Wednesday, December 5, 2007


During my commute, I am constantly listening to the news, talking on the phone, signing along with music, swearing at the people in front of me. The ever-changing variety of sounds marks the time-span of my commute and the car itself becomes a pod of sound experience that carries me from here to there. More recently the sound space of my commute has been occupied by thoughts of the war in Iraq. I often listen to the radio and think about the connection between driving and Middle Eastern politics.
For the “A to B” exhibition I will be focusing on sound as a key element of commuting. I will produce an audio map of sounds and stories from the daily commutes of 10-15 participants in Los Angeles and Iraq. The aim of the audio map is to relate the everyday experiences of these two politically connected spaces; the car saturated and oil infatuated freeways of Los Angeles and the demanding, unstable and mundane roads of Iraq. These two spaces are deeply tied and have an intimate, almost familial, dependency and complexity.
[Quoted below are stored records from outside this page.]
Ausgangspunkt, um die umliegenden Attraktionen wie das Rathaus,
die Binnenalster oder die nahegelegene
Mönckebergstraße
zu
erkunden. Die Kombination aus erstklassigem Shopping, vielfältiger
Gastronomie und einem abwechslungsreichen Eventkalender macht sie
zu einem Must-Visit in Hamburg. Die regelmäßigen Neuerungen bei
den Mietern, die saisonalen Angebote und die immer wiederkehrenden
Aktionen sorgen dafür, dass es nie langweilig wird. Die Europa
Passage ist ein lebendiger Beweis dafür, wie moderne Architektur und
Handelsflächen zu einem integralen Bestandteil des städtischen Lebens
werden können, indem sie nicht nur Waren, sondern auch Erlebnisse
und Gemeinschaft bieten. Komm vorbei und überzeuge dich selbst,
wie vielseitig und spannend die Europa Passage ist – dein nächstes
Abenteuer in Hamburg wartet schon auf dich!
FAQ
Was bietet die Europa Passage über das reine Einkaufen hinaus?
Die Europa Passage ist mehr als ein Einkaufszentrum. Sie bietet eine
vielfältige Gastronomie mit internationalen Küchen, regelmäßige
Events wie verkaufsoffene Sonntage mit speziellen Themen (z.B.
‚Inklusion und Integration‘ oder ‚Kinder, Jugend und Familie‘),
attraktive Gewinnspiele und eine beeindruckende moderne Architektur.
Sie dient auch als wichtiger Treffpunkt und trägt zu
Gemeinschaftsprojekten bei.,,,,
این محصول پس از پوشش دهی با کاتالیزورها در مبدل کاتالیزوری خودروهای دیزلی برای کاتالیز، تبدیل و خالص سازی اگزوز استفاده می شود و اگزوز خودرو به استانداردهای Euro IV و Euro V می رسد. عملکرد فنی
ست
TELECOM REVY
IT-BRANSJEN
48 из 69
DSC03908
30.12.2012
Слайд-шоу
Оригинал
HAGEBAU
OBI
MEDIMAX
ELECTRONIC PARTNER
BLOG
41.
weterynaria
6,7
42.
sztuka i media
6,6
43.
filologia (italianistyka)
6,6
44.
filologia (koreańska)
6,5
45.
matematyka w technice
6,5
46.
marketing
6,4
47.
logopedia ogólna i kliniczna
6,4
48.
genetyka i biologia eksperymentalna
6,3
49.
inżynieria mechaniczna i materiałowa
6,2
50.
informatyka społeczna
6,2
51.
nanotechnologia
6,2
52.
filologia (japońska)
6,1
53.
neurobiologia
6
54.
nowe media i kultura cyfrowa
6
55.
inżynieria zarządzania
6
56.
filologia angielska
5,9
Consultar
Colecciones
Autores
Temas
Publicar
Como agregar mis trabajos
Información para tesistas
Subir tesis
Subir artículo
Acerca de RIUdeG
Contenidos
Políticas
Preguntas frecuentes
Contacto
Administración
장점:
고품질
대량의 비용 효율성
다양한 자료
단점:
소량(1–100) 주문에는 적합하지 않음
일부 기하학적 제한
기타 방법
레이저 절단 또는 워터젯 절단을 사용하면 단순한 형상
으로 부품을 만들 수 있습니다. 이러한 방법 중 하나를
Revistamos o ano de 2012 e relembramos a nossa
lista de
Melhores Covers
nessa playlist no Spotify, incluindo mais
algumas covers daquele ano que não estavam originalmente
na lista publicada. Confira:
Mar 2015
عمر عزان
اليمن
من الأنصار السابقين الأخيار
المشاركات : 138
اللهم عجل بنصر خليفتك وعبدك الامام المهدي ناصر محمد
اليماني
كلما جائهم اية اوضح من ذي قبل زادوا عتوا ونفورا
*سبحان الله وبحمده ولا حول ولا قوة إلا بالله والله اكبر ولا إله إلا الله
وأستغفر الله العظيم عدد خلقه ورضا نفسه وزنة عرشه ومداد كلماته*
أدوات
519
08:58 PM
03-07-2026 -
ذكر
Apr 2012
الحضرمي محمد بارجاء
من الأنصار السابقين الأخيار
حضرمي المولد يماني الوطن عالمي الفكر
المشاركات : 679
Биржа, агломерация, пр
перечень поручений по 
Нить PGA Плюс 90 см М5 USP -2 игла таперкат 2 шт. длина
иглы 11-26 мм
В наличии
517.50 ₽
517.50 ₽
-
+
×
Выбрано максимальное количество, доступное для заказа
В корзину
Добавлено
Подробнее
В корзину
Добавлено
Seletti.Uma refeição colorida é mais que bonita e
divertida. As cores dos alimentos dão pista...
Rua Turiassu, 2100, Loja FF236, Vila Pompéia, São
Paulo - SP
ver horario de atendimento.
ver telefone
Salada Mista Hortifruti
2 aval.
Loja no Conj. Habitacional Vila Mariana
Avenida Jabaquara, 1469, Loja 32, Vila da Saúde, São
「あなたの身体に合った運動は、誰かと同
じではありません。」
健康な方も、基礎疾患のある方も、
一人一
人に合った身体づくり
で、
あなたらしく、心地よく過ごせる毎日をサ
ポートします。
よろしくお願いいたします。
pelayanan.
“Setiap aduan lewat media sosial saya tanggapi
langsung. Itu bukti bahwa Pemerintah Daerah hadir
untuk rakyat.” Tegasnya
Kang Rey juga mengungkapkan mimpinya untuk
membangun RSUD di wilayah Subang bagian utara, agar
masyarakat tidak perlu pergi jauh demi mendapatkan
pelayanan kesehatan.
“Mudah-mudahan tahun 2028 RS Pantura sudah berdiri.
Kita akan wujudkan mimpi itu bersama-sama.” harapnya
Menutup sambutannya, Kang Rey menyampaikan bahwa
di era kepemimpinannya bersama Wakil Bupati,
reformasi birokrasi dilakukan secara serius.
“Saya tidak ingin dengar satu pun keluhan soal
The audio map will be produced as an unlimited edition on a multi-track 29 minute CD (the average length of a commute in Los Angeles). Visitors to the FOCA gallery will be encouraged to listen to the CD in the gallery and take a CD with them for their own commute. The sound map will also be available as a MP3 on the internet. Thus the audio map, containing the transitory spaces of Los Angeles and Iraq, will extend even further into the commuting spaces of gallery and its audiences.